*** RECORDS

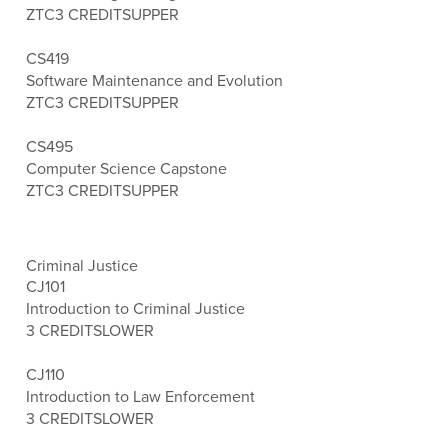
ZTC
3 CREDITS
UPPER
CS419
Software Maintenance and Evolution
ZTC
3 CREDITS
UPPER
CS495
Computer Science Capstone
ZTC
3 CREDITS
UPPER
Criminal Justice
CJ101
Introduction to Criminal Justice
3 CREDITS
LOWER
CJ110
Introduction to Law Enforcement
3 CREDITS
LOWER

******

= WHAT IS NEEDED =
Without the pictures, return the records above exactly as written.

= TASK RESULT =
ZTC
3 CREDITS
UPPER
CS419
Software Maintenance and Evolution
ZTC
3 CREDITS
UPPER
CS495
Computer Science Capstone
ZTC
3 CREDITS
UPPER
Criminal Justice
CJ101
Introduction to Criminal Justice
3 CREDITS
LOWER
CJ110
Introduction to Law Enforcement
3 CREDITS
LOWER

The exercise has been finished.